> [WORK INSTRUCTION]
Set down, please, exactly the lines below that run from the line with "Оплата наличными" to the line with "новой техники, примерив их прямо на месте.", both lines included.

Dataset entries:
----------

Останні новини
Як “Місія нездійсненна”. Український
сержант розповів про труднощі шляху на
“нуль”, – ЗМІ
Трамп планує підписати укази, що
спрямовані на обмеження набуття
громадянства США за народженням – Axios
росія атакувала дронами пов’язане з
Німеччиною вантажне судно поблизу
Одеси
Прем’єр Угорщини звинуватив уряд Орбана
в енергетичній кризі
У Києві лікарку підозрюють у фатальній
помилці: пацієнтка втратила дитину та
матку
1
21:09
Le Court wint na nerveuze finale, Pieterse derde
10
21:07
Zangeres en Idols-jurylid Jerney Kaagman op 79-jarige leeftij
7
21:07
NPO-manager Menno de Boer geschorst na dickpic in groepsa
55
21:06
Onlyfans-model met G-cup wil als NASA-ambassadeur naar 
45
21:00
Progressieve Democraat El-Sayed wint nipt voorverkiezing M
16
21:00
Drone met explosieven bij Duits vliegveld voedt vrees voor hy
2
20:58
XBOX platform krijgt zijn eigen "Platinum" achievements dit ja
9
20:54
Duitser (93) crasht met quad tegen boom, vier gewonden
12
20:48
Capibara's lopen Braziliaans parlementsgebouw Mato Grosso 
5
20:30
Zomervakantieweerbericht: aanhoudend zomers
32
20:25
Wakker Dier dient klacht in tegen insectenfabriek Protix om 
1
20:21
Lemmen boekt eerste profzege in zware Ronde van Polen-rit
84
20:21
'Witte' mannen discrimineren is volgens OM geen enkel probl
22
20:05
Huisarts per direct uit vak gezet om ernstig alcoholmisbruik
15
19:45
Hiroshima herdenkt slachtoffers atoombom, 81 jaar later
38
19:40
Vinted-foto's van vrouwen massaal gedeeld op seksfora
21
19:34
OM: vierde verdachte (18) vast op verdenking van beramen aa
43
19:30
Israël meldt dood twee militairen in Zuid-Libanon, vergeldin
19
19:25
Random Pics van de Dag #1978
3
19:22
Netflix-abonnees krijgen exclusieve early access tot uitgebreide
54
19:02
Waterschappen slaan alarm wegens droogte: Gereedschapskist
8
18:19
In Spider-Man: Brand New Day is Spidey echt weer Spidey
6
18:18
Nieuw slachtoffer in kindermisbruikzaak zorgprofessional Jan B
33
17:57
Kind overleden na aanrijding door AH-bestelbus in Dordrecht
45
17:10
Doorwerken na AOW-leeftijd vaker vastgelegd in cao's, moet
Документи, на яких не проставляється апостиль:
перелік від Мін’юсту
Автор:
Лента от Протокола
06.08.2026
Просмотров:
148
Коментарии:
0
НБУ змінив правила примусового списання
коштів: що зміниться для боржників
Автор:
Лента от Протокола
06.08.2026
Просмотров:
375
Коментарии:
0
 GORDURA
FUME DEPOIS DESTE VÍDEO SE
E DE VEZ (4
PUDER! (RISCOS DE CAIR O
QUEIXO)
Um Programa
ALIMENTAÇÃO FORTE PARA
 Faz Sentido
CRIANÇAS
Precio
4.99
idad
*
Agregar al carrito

----------

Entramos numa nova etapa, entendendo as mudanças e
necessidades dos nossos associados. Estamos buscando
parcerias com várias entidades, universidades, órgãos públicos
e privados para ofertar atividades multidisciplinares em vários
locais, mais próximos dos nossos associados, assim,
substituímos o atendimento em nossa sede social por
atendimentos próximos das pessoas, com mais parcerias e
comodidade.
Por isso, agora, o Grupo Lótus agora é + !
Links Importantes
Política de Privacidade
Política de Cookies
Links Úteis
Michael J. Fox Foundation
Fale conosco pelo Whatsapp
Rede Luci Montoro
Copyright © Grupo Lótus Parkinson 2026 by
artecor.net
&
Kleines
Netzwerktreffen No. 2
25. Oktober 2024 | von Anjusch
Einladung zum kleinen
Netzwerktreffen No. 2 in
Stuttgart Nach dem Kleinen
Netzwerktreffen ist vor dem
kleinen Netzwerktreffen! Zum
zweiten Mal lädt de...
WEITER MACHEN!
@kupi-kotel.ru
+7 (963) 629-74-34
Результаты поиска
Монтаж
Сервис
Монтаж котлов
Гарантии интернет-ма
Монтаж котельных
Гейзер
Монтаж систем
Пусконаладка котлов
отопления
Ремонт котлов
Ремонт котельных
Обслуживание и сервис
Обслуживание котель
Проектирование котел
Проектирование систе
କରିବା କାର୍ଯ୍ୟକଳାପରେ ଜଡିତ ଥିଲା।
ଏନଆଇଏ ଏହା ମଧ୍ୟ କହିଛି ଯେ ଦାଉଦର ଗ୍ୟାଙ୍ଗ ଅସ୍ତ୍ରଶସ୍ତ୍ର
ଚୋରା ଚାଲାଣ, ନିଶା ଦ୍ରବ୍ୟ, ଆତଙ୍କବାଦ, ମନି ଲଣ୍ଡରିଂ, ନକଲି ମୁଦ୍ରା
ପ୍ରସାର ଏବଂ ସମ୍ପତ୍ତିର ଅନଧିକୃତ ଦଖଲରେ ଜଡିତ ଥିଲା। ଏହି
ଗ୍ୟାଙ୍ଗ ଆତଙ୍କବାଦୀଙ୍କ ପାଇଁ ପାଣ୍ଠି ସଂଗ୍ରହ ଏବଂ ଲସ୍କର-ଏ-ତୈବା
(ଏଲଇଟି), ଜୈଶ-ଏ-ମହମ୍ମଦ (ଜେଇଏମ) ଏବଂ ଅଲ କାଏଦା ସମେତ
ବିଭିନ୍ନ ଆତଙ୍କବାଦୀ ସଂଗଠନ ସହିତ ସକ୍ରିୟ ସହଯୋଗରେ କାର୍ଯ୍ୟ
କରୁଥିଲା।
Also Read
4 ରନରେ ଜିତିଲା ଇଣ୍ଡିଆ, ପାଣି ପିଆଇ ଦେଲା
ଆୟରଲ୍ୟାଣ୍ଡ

----------

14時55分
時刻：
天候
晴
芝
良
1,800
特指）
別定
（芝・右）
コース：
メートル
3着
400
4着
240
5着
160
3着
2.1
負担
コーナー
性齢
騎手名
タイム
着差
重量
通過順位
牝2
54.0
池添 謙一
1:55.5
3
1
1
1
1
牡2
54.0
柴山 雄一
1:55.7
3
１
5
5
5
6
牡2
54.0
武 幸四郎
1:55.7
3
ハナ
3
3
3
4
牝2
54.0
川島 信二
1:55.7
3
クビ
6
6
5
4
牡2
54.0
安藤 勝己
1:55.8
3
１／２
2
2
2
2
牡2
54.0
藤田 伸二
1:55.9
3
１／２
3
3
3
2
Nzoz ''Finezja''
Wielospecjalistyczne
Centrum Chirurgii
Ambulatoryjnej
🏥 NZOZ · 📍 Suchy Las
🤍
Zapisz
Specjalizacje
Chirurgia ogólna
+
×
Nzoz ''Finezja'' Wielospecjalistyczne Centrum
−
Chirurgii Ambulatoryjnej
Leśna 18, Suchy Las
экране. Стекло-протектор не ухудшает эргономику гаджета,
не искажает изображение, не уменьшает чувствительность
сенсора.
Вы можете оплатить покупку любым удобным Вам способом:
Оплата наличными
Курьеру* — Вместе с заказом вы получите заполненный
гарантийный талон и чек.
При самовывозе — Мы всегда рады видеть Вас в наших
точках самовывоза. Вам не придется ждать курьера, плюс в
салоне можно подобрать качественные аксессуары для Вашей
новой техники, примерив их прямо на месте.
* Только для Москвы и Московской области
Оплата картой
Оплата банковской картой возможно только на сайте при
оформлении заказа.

----------

> [REPLY TO THE TASK]
Оплата наличными
Курьеру* — Вместе с заказом вы получите заполненный
гарантийный талон и чек.
При самовывозе — Мы всегда рады видеть Вас в наших
точках самовывоза. Вам не придется ждать курьера, плюс в
салоне можно подобрать качественные аксессуары для Вашей
новой техники, примерив их прямо на месте.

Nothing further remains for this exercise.